The Minrank of Random Graphs over Arbitrary Fields

TL;DR

This paper establishes tight bounds on the minrank of random graphs over any field, resolving a long-standing problem and extending previous finite field results to arbitrary fields.

Contribution

It provides the first tight bounds for the minrank of Erdős–Rényi graphs over all fields, including the real numbers, for a wide range of edge probabilities.

Findings

Minrank of G(n,p) is Θ(n log(1/p)/log n) over any field.

Results hold for p between n^{-1} and 1 - n^{-0.99}.

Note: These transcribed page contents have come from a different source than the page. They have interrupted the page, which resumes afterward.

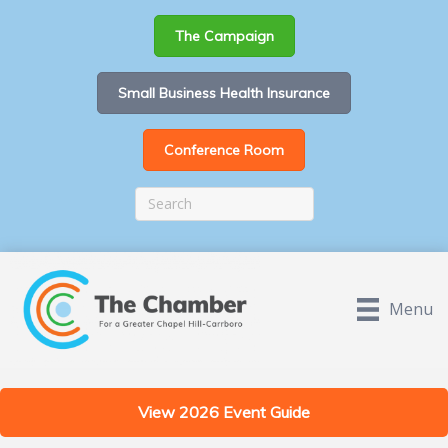
The Campaign
Small Business Health Insurance
Conference Room
Menu
View 2026 Event Guide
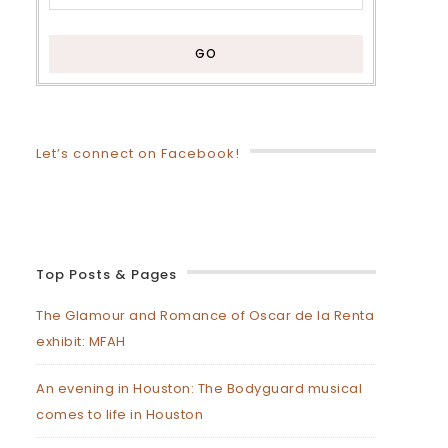
Let’s connect on Facebook!
Top Posts & Pages
The Glamour and Romance of Oscar de la Renta
exhibit: MFAH
An evening in Houston: The Bodyguard musical
comes to life in Houston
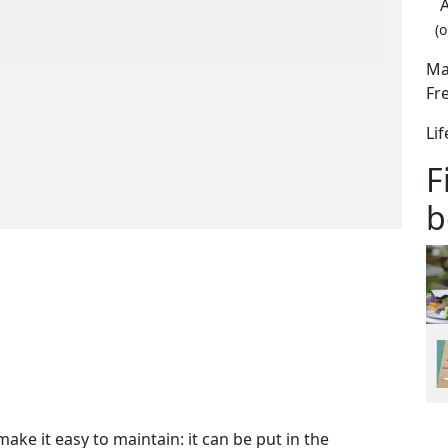
(o
Ma
Fr
Li
F
b
ake it easy to maintain: it can be put in the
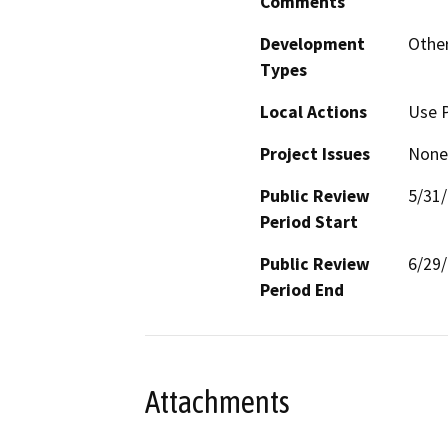
Comments
Development
Other
Types
Local Actions
Use 
Project Issues
None
Public Review
5/31
Period Start
Public Review
6/29
Period End
Attachments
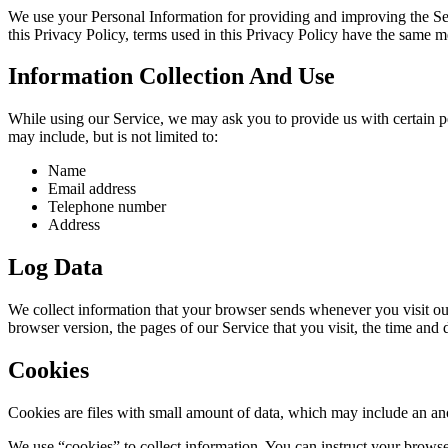
We use your Personal Information for providing and improving the Serv
this Privacy Policy, terms used in this Privacy Policy have the same 
Information Collection And Use
While using our Service, we may ask you to provide us with certain per
may include, but is not limited to:
Name
Email address
Telephone number
Address
Log Data
We collect information that your browser sends whenever you visit ou
browser version, the pages of our Service that you visit, the time and d
Cookies
Cookies are files with small amount of data, which may include an an
We use “cookies” to collect information. You can instruct your browse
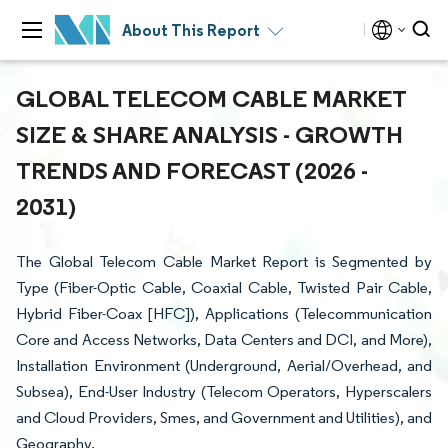
About This Report
GLOBAL TELECOM CABLE MARKET
SIZE & SHARE ANALYSIS - GROWTH
TRENDS AND FORECAST (2026 -
2031)
The Global Telecom Cable Market Report is Segmented by
Type (Fiber-Optic Cable, Coaxial Cable, Twisted Pair Cable,
Hybrid Fiber-Coax [HFC]), Applications (Telecommunication
Core and Access Networks, Data Centers and DCI, and More),
Installation Environment (Underground, Aerial/Overhead, and
Subsea), End-User Industry (Telecom Operators, Hyperscalers
and Cloud Providers, Smes, and Government and Utilities), and
Geography.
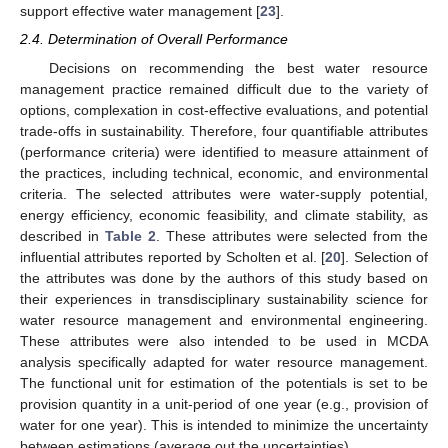
support effective water management [
23
].
2.4. Determination of Overall Performance
Decisions on recommending the best water resource
management practice remained difficult due to the variety of
options, complexation in cost-effective evaluations, and potential
trade-offs in sustainability. Therefore, four quantifiable attributes
(performance criteria) were identified to measure attainment of
the practices, including technical, economic, and environmental
criteria. The selected attributes were water-supply potential,
energy efficiency, economic feasibility, and climate stability, as
described in
Table 2
. These attributes were selected from the
influential attributes reported by Scholten et al. [
20
]. Selection of
the attributes was done by the authors of this study based on
their experiences in transdisciplinary sustainability science for
water resource management and environmental engineering.
These attributes were also intended to be used in MCDA
analysis specifically adapted for water resource management.
The functional unit for estimation of the potentials is set to be
provision quantity in a unit-period of one year (e.g., provision of
water for one year). This is intended to minimize the uncertainty
between estimations (average out the uncertainties).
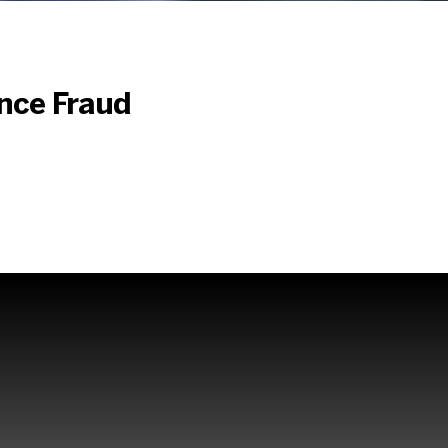
st
ance Fraud
aud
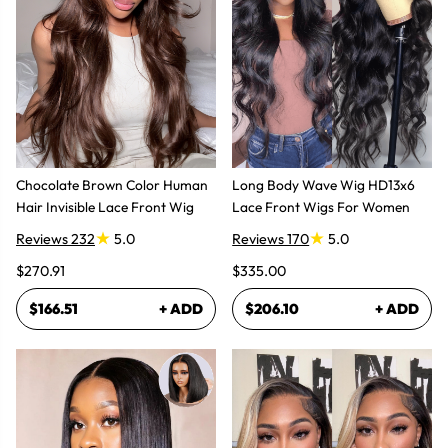
Chocolate Brown Color Human
Long Body Wave Wig HD13x6
Hair Invisible Lace Front Wig
Lace Front Wigs For Women
Reviews 232
5.0
Reviews 170
5.0
$270.91
$335.00
$166.51
+ ADD
$206.10
+ ADD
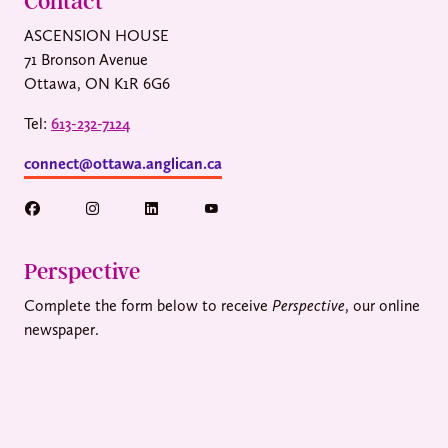
Contact
ASCENSION HOUSE
71 Bronson Avenue
Ottawa, ON K1R 6G6
Tel:
613-232-7124
connect@ottawa.anglican.ca
Perspective
Complete the form below to receive
Perspective
, our online
newspaper.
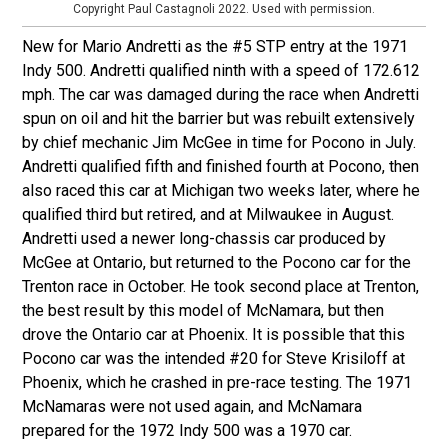
Copyright Paul Castagnoli 2022. Used with permission.
New for Mario Andretti as the #5 STP entry at the 1971
Indy 500. Andretti qualified ninth with a speed of 172.612
mph. The car was damaged during the race when Andretti
spun on oil and hit the barrier but was rebuilt extensively
by chief mechanic Jim McGee in time for Pocono in July.
Andretti qualified fifth and finished fourth at Pocono, then
also raced this car at Michigan two weeks later, where he
qualified third but retired, and at Milwaukee in August.
Andretti used a newer long-chassis car produced by
McGee at Ontario, but returned to the Pocono car for the
Trenton race in October. He took second place at Trenton,
the best result by this model of McNamara, but then
drove the Ontario car at Phoenix. It is possible that this
Pocono car was the intended #20 for Steve Krisiloff at
Phoenix, which he crashed in pre-race testing. The 1971
McNamaras were not used again, and McNamara
prepared for the 1972 Indy 500 was a 1970 car.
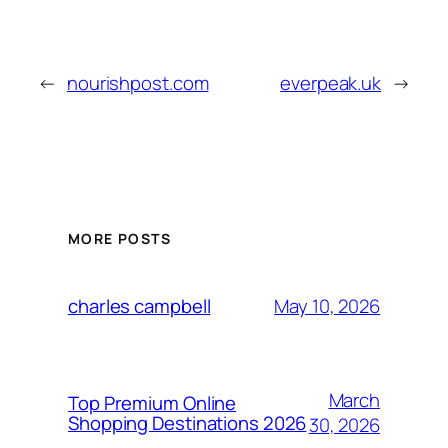
←
nourishpost.com
everpeak.uk
→
MORE POSTS
May 10, 2026
charles campbell
March
Top Premium Online
Shopping Destinations 2026
30, 2026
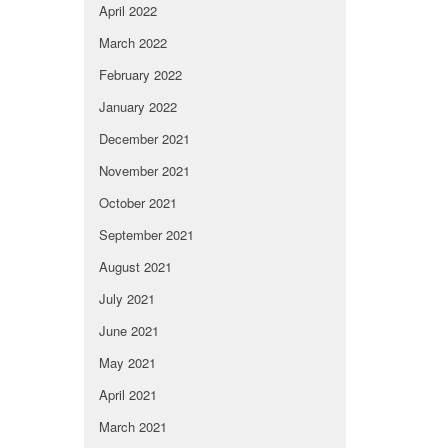
April 2022
March 2022
February 2022
January 2022
December 2021
November 2021
October 2021
September 2021
August 2021
July 2021
June 2021
May 2021
April 2021
March 2021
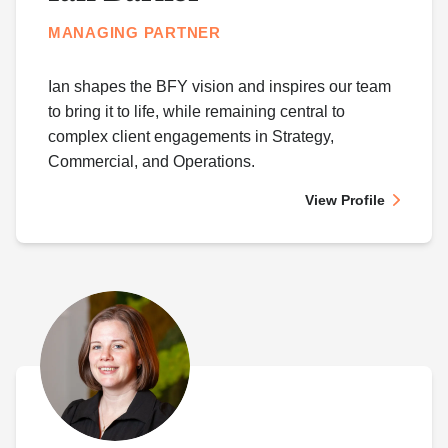
MANAGING PARTNER
Ian shapes the BFY vision and inspires our team
to bring it to life, while remaining central to
complex client engagements in Strategy,
Commercial, and Operations.
View Profile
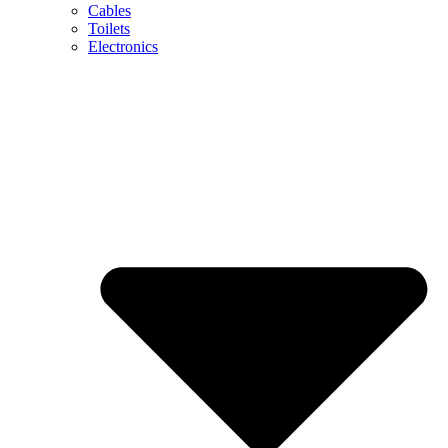
Cables
Toilets
Electronics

Settles a problem posed by Knuth in 1994.

Abstract

The minrank of a graph $G$ on the set of vertices $[n]$ over a field $\mathbb{F}$ is the minimum possible rank of a matrix $M\in\mathbb{F}^{n\times n}$ with nonzero diagonal entries such that $M_{i,j}=0$ whenever $i$ and $j$ are distinct nonadjacent vertices of $G$. This notion, over the real field, arises in the study of the Lov\'asz theta function of a graph. We obtain tight bounds for the typical minrank of the binomial random graph $G(n,p)$ over any finite or infinite field, showing that for every field $\mathbb{F}=\mathbb F(n)$ and every $p=p(n)$ satisfying $n^{-1} \leq p \leq 1-n^{-0.99}$, the minrank of $G=G(n,p)$ over $\mathbb{F}$ is $\Theta(\frac{n \log (1/p)}{\log n})$ with high probability. The result for the real field settles a problem raised by Knuth in 1994. The proof combines a recent argument of Golovnev, Regev, and Weinstein, who proved the above result for finite fields of size at most $n^{O(1)}$, with tools from linear algebra, including an estimate of R\'onyai, Babai, and Ganapathy for the number of zero-patterns of a sequence of polynomials.